São Paulo, 3 de Setembro de 2021

Era uma cidade de camponeses. Uma cidade calma, tranquila, arborizada. Pequenas casas, famílias reunidas, preocupações comuns.

Porem o progresso era iminente. A futuro rasgou as montanhas com seu trem flutuante. Um trem que não fazia barulho algum. Durante o dia era possível olhar para os grandes paredões de pedra das colinas e ver o reflexo do sol nos vagões que passavam rapidamente. Era uma via de mão única. Os trens apenas iam de leste para oeste.

Aquele jovem camponês se encantou pelo trem. Quanto brilho. Quanta velocidade. Para onde poderia levá-lo. Que aventuras existiram em seu destino. Ele descobriu onde era a estação mais próxima. Juntou suas coisas, juntou a coragem, deixou seu passado para trás de foi atrás daquele sonhos prateado.

Ao embarcar no trem tudo era vislumbre. As comidas, as bebidas, as pessoas. As paisagens ao seu redor. Ainda não sabia para onde estava indo, mas sabia que o caminho importava mais que o destino. Em seu vagão havia uma moça, linda, de bom papo. Estava sozinha, mas conversava com todos ao redor. Eles logo se aproximaram e começaram a conversar.

Sempre que o trem passava em um túnel dava a sensação que o tempo e o mundo haviam parado. Nada aparecia nas janelas. Nenhum barulho era emitido pelo vagão. Parecia que tudo havia congelado do lado de fora e agora só o movimento dentro do vagão existia, das pessoas e dos lábios da linda moça.

Alguns tuneis passaram, algumas paisagens passaram. A noite chegou. Os passageiros foram para suas cabines, menos a bela moça. Na escuridão noturna a entrada e saída dos tuneis tornou-se imperceptível. O tempo passava, passava, e a bela moça não apresentava a mesma alegria de horas atrás. Não havia mais ninguém por perto pois todos haviam se recolhido. Nada de novo acontecia nas ultimas horas. E o rapaz, encantado, não saia lado da moça, pois para ele tudo era vislumbre naquela lugar, naquela situação, naquela bela dama. Por educação, ela se mantinha ao seu lado. Mas a conversa havia se tornado um monólogo de histórias enfadonhas sobre coisas do campo.

Porem muito tempo passou, horas até, e ninguém mais apareceu. Os dois se deram conta que estavam sozinhos no trem. O trem estava parado mas não tinham percebido. Absortos em si mesmos, ele pelo encanto e ele pelo tédio, não perceberam que o trem havia quebrado dentro de um túnel escuro e silencioso. Todos haviam saído e os deixado para trás.

Eles tinham três alternativas. Podiam permanecer no trem esperar para ver se ele voltava a andar. Podiam tentar consertar juntos o trem para colocá-lo novamente na linha e ambos irem para o destino juntos, mesmo não tendo a menor ideia de como fazer isso.
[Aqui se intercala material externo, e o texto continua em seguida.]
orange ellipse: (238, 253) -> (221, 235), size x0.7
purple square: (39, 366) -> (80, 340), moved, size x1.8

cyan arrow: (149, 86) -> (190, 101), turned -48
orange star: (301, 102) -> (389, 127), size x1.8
Ou podiam sair do trem. Só que, ao sair, cada um teria a liberdade para ir para direção que quisessem. Talvez nunca mais se vissem. Talvez seguiriam caminhos totalmente diferentes. E por um tempo, ambos ficaram ali, parados, olhando pela escuridão da janela, esperando que uma luz viesse e iluminasse suas mentes sobre qual caminho era melhor para cada um deles. Independente da decisão, estavam certos que apenas um não permaneceria no trem. Ou ficam os dois, ou saiam os dois.
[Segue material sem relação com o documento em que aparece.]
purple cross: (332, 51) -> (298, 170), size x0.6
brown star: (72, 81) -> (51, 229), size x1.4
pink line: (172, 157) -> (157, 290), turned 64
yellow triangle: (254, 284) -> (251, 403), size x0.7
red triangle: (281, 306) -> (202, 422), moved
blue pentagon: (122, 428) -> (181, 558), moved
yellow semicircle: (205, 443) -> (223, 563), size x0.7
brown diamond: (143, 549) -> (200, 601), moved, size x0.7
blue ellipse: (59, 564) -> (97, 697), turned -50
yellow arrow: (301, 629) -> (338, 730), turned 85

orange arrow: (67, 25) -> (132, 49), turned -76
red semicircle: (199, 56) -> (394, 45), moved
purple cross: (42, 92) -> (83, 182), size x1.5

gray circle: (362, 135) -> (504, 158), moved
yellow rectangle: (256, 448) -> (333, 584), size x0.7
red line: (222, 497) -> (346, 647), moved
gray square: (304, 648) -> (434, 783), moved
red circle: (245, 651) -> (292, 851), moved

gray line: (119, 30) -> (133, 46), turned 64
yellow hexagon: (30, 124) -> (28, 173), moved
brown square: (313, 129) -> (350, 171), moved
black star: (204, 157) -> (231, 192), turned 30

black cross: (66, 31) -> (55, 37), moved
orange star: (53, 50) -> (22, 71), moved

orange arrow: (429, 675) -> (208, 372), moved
Tudo que eles sentiam era o medo, angustia e solidão. O jovem não estava mais encantando com a situação, muito menos com a bela dama. E ela estava sem capacidade de decidir, presa ao pânico. Já estavam longe demais de onde tinham partido. Voltar não era mais uma opção. Não importava a decisão a ser tomada, em qualquer um dos três cenários, precisariam seguir em frente.
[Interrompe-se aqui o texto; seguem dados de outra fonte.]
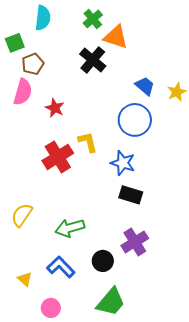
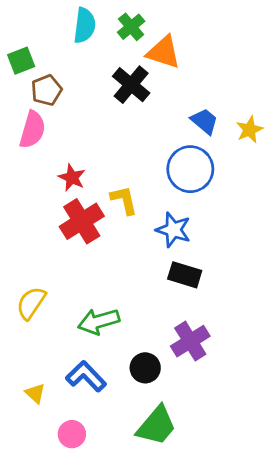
cyan semicircle: (43, 18) -> (85, 25), moved
red star: (55, 108) -> (72, 178), moved

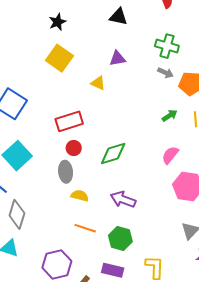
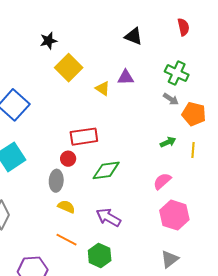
black star: (57, 22) -> (48, 41), moved
yellow triangle: (98, 83) -> (103, 88), moved
red rectangle: (69, 121) -> (84, 137), moved

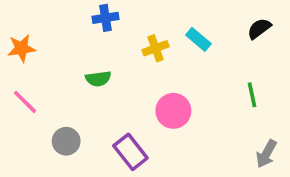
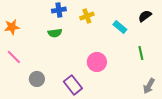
cyan rectangle: (198, 39) -> (120, 27), moved
yellow cross: (156, 48) -> (87, 16), moved
green semicircle: (98, 79) -> (55, 33), moved

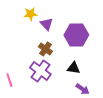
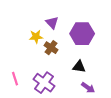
yellow star: (30, 14) -> (36, 37), moved
purple cross: (40, 71) -> (44, 83), moved

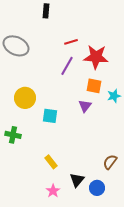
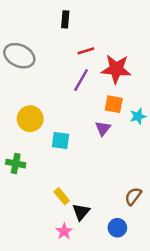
black rectangle: (46, 11) -> (65, 19), moved
black triangle: (77, 180) -> (81, 212), moved

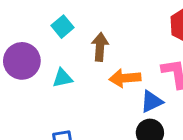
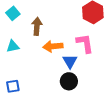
blue triangle: (152, 102) -> (70, 61), turned -35

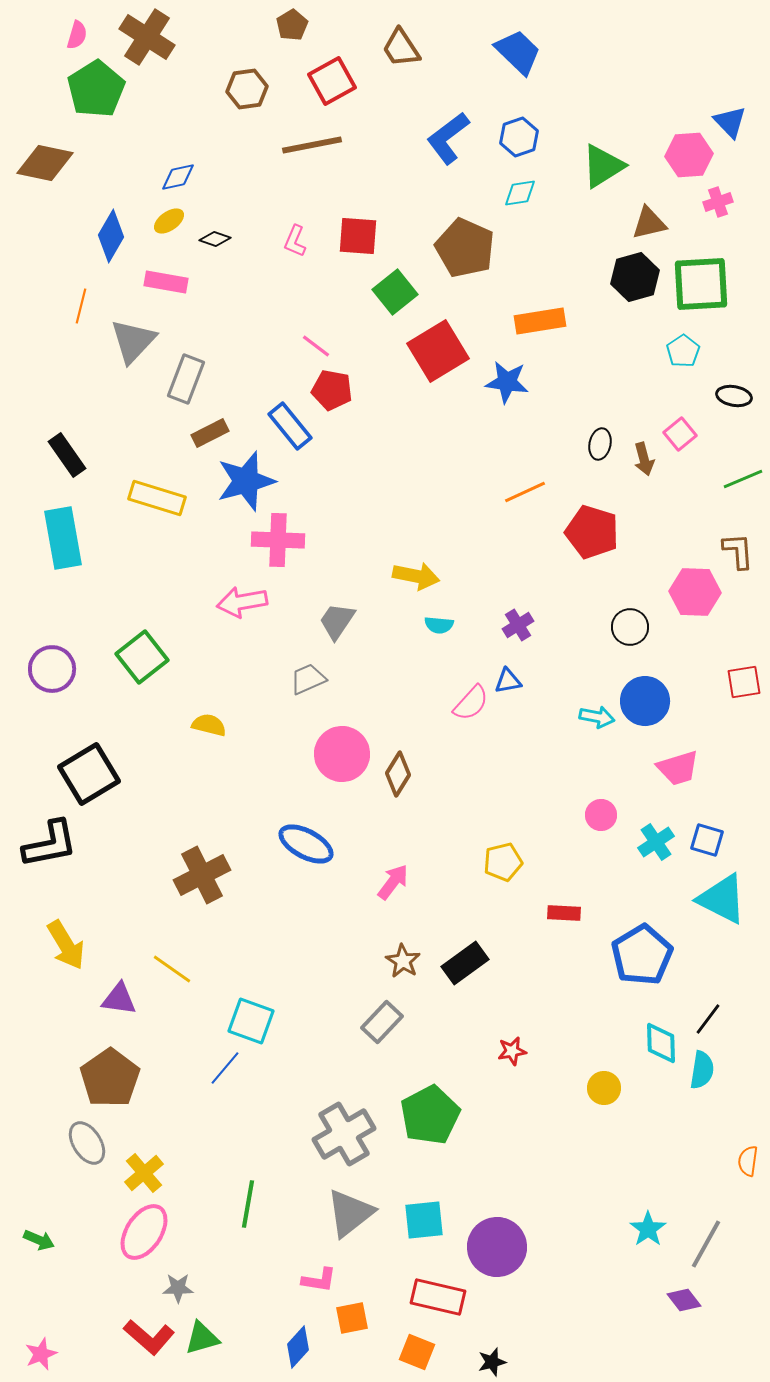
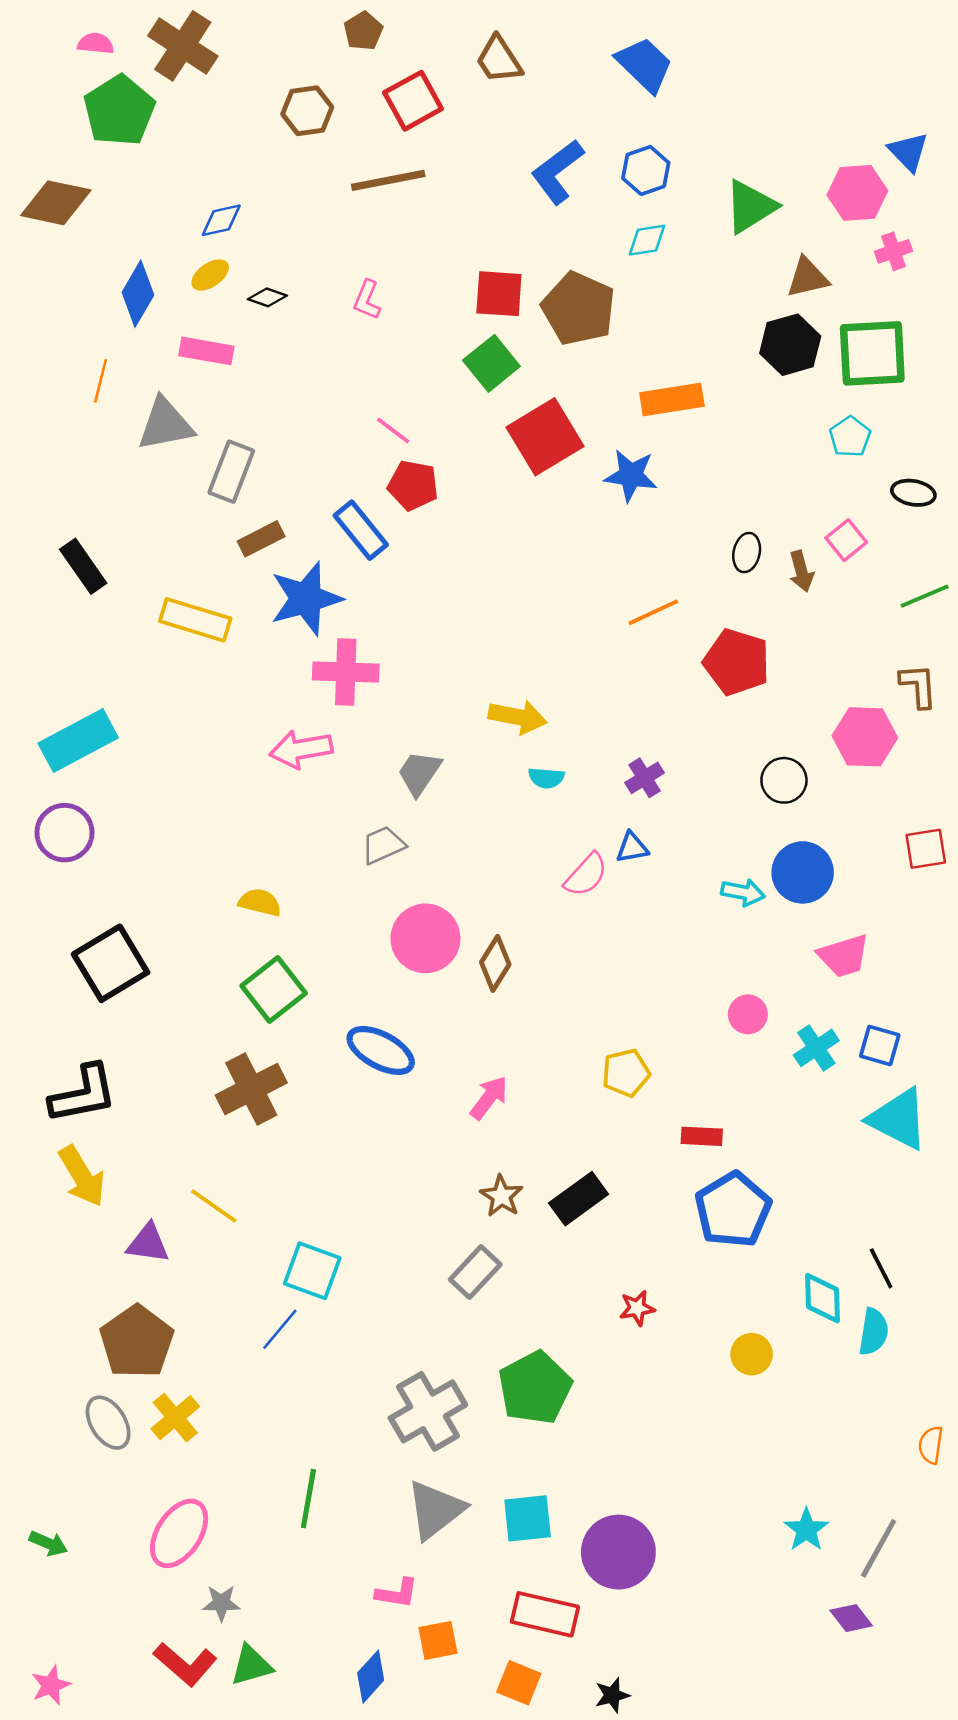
pink semicircle: (77, 35) -> (96, 43), turned -100
red square: (358, 236) -> (499, 294), moved
gray triangle: (133, 341) -> (165, 424), turned 36
cyan rectangle: (63, 538) -> (78, 741), moved, turned 72
green square: (142, 657) -> (274, 989), moved
black L-shape: (50, 844) -> (83, 1094), moved
blue pentagon: (642, 955) -> (733, 1210), moved
black line: (708, 1019) -> (881, 1268), turned -64
yellow cross: (144, 1173) -> (175, 1418), moved

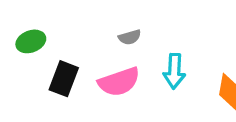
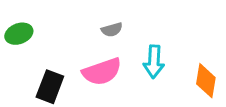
black rectangle: (64, 79) -> (50, 87), moved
E como acaba essa história? Não sei. O trem está escuro. O túnel está escuro. Talvez eles ainda estejam lá. Talvez tenham saído. Talvez tenham morrido. Talvez tenha se matado. Ou talvez tenham apenas adormecido. Pouco importa. Pois na vida não importa a decisão que seja tomada. O que realmente importa é tomar uma decisão, seja ela qual for.